ICC prosecutor says Kenyatta case will go to trial
PARIS (Reuters) - The chief prosecutor of the International Criminal Court (ICC) said on Wednesday that Kenya president-elect Uhuru Kenyatta would face a trial on charges of crimes against humanity but when that would happen was unknown.
Kenyatta, whose election earlier this month is being challenged by his rival, faces charges at the ICC over bloodshed in the aftermath of Kenya's 2007 election.
However, his lawyers said on Monday that the charges against him should be dropped after the case against a co-accused collapsed when an important witness's testimony was retracted.
"We will not drop the charges," prosecutor Fatou Bensouda told reporters in Paris. "It's not a question of if it goes to trial but when it goes to trial."
Bensouda said she was worried that bribery, intimidation and the Kenyan government's lack of cooperation seen in other cases could also impact the Kenyatta case.
"We still have difficulties with witness intimidation. This is ongoing," she told Reuters. "It's not stopping and I think it will get more serious."
Kenyatta's lawyers said the charges against him were clearly now based on hearsay after the witness retracted testimony in the case against former civil servant Francis Muthaura.
Kenyatta and Muthaura were among six suspects initially charged by ICC prosecutors with orchestrating violence after the 2007 election, when some 1,200 people were killed.
"Kenya is the most challenging situation that our office has had to deal with," Bensouda said.

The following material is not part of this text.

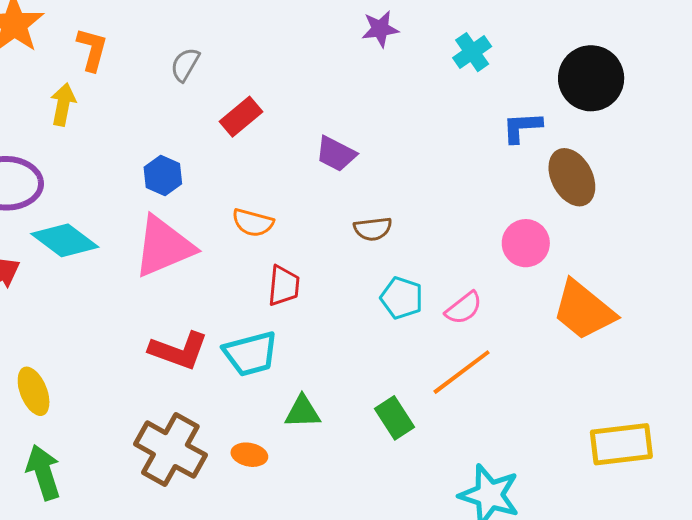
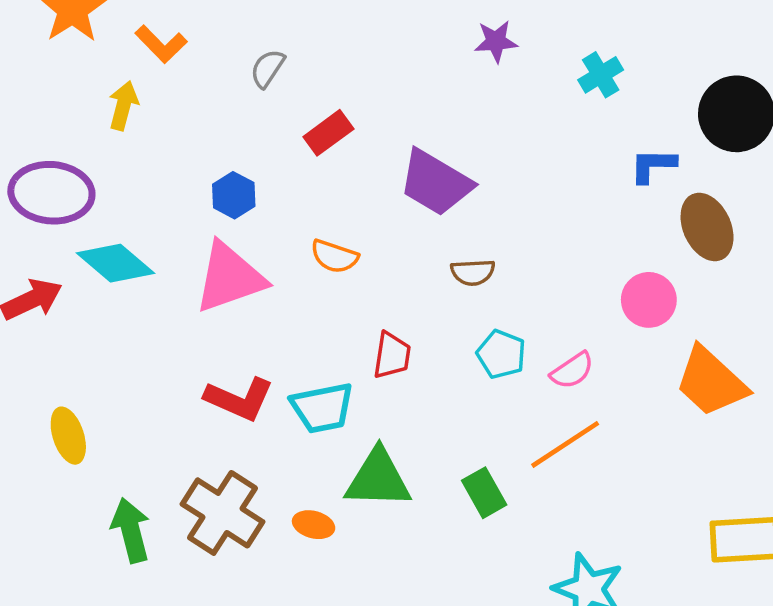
orange L-shape: (92, 49) -> (161, 44), turned 117
purple trapezoid: (336, 154) -> (436, 183), size x1.6
red trapezoid: (284, 286) -> (392, 355), moved
green triangle: (302, 412) -> (378, 479), size x1.6
green arrow: (43, 472) -> (131, 530), moved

When asked if the Kenyatta case could ultimately be in jeopardy due to bribes and intimidation she said: "We have a real risk of our witnesses being afraid to speak up and have anything to do with the ICC."
However, Bensouda said that unlike the Muthaura case, the ICC had more witnesses willing to testify against Kenyatta. "We continue to monitor our witnesses all the time," she said.
She added that the Kenyan authorities also were not cooperating sufficiently by providing only irrelevant documentation for cases.
"What the Kenyan government is claiming is that it has given us everything we have requested, but that's not correct. If you ask for 10 things you get four and they are not so relevant," she said.